The most important New Deal program aimed at helping agriculture, however, was the Agricultural Adjustment Act (AAA), passed on May 12. The purpose of the AAA was to get at the root of the farmers' dilemma — whenever prices fell, farmers increased production, which caused a market glut and depressed prices further. Through the AAA, farmers were paid to reduce their crops, either by plowing them under or by not cultivating a certain amount of acreage. The targeted commodities were wheat, cotton, corn, tobacco, rice, milk, and hogs (young livestock were slaughtered). The cost of the program was assumed by a tax on middlemen and food processors, such as grain elevator operators and meatpacking companies. The goal was to restore parity, or to give the American farmer the same purchasing power he enjoyed in the boom years between 1909 and 1914. By 1934, the production of several staple crops had decreased and farm prices, as well as farm income, rose accordingly.

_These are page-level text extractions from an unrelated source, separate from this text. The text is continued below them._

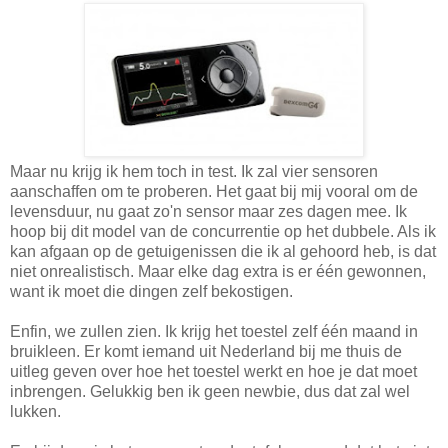
Maar nu krijg ik hem toch in test. Ik zal vier sensoren
aanschaffen om te proberen. Het gaat bij mij vooral om de
levensduur, nu gaat zo'n sensor maar zes dagen mee. Ik
hoop bij dit model van de concurrentie op het dubbele. Als ik
kan afgaan op de getuigenissen die ik al gehoord heb, is dat
niet onrealistisch. Maar elke dag extra is er één gewonnen,
want ik moet die dingen zelf bekostigen.
Enfin, we zullen zien. Ik krijg het toestel zelf één maand in
bruikleen. Er komt iemand uit Nederland bij me thuis de
uitleg geven over hoe het toestel werkt en hoe je dat moet
inbrengen. Gelukkig ben ik geen newbie, dus dat zal wel
lukken.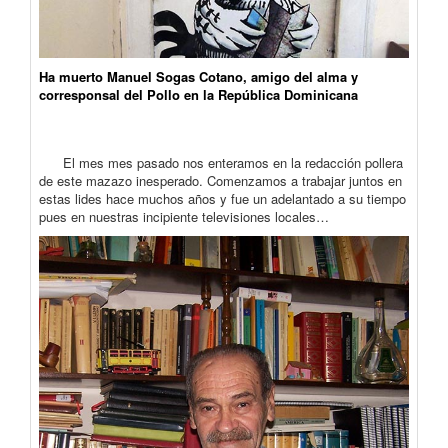
Ha muerto Manuel Sogas Cotano, amigo del alma y
corresponsal del Pollo en la República Dominicana
El mes mes pasado nos enteramos en la redacción pollera
de este mazazo inesperado. Comenzamos a trabajar juntos en
estas lides hace muchos años y fue un adelantado a su tiempo
pues en nuestras incipiente televisiones locales…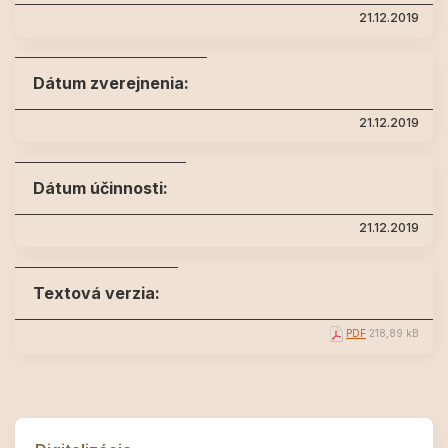
21.12.2019
Dátum zverejnenia:
21.12.2019
Dátum účinnosti:
21.12.2019
Textová verzia:
PDF
218,89 kB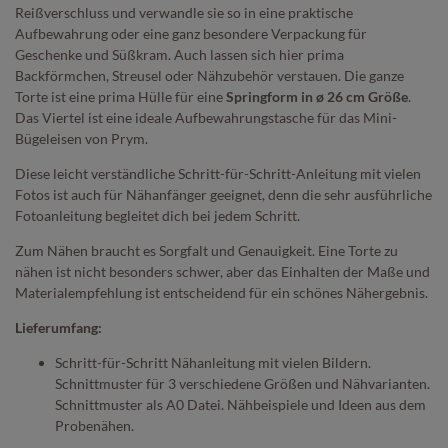
Reißverschluss und verwandle sie so in eine praktische
Aufbewahrung oder eine ganz besondere Verpackung für
Geschenke und Süßkram. Auch lassen sich hier prima
Backförmchen, Streusel oder Nähzubehör verstauen. Die ganze
Torte ist eine prima Hülle für eine
Springform in ø 26 cm Größe
.
Das Viertel ist eine ideale Aufbewahrungstasche für das Mini-
Bügeleisen von Prym.
Diese leicht verständliche Schritt-für-Schritt-Anleitung mit vielen
Fotos ist auch für Nähanfänger geeignet, denn die sehr ausführliche
Fotoanleitung begleitet dich bei jedem Schritt.
Zum Nähen braucht es Sorgfalt und Genauigkeit. Eine Torte zu
nähen ist nicht besonders schwer, aber das Einhalten der Maße und
Materialempfehlung ist entscheidend für ein schönes Nähergebnis.
Lieferumfang:
Schritt-für-Schritt Nähanleitung mit vielen Bildern.
Schnittmuster für 3 verschiedene Größen und Nähvarianten.
Schnittmuster als A0 Datei. Nähbeispiele und Ideen aus dem
Probenähen.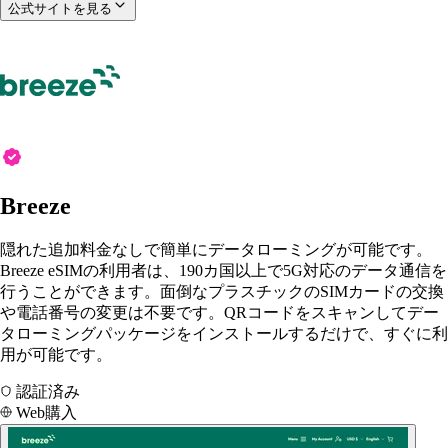
公式サイトを見る
Breeze
隠れた追加料金なしで簡単にデータローミングが可能です。
Breeze eSIMの利用者は、190カ国以上で5G対応のデータ通信を
行うことができます。面倒なプラスチックのSIMカードの交換
や電話番号の変更は不要です。QRコードをスキャンしてデー
タローミングパッケージをインストールするだけで、すぐに利
用が可能です。
認証済み
Web購入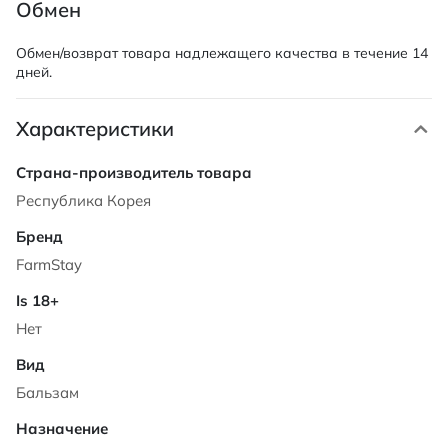
Обмен
Обмен/возврат товара надлежащего качества в течение 14
дней.
Характеристики
Характеристики
Республика Корея
FarmStay
Нет
Бальзам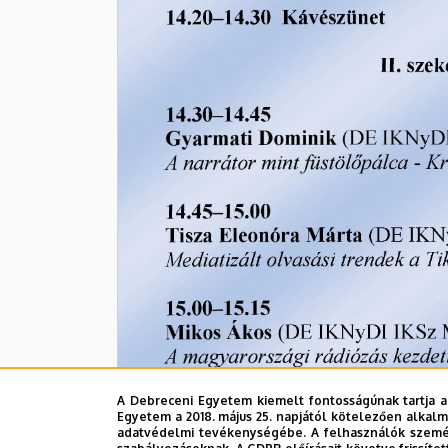
A Debreceni Egyetem kiemelt fontosságúnak tartja a
Egyetem a 2018. május 25. napjától kötelezően alkalm
adatvédelmi tevékenységébe. A felhasználók személ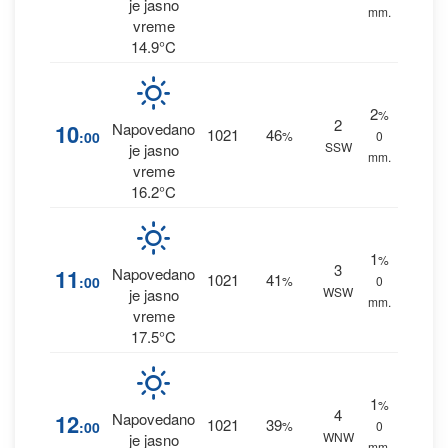
je jasno
mm.
vreme
14.9°C
2
%
2
10
Napovedano
1021
46
:00
%
0
SSW
je jasno
mm.
vreme
16.2°C
1
%
3
11
Napovedano
1021
41
:00
%
0
WSW
je jasno
mm.
vreme
17.5°C
1
%
4
12
Napovedano
1021
39
:00
%
0
WNW
je jasno
mm.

The overall upward trend in farm prices and income was helped, ironically, by several years of drought in the mid 1930s that turned much of the topsoil of the Great Plains farmland into dust and made producing crops in these regions impossible. The farmers living in the drought‐stricken areas watched their crops, grass, and livestock slowly die. Although some impoverished families migrated to California in the hope of finding work, the majority of farmers remained on their land and endured the dust storms and hardships of the drought until it broke in 1939.

Industrial recovery. The New Deal also expanded the government's role in industry. Passed on June 16, the National Industrial Recovery Act (NIRA) suspended antitrust laws and instituted codes of fair competition in each industry. The legislation recognized the right of workers to organize and engage in collective bargaining, and the labor provisions of the fair‐competition codes established the 40‐hour week, set a minimum weekly wage, and prohibited child labor under the age of 16. The National Recovery Administration (NRA) pushed the drafting of codes by rallying public support behind the program; shops, stores, and business that complied with the codes in their industry were encouraged to display the “Blue Eagle” symbol of the NRA and consumers were expected to patronize those establishments. The codes seemed to encourage increases in both wages and prices, but critics claimed the NRA actually limited competition and encouraged monopoly. The NIRA was ultimately declared unconstitutional by the Supreme Court in 1935.

The NIRA also earmarked $3.3 billion for public works through the Public Works Administration (PWA). The purpose of the PWA was to “prime the pump” — in other words, government spending would provide jobs that would both increase consumer buying power and provide industry with a much needed stimulus. Under Secretary of the Interior Harold Ickes, who also served as the head of the PWA, the effort focused on permanent and socially useful projects, including the first federal housing program, support for public power through reclamation projects in the West, and a range of public improvements from bridges to lighthouses.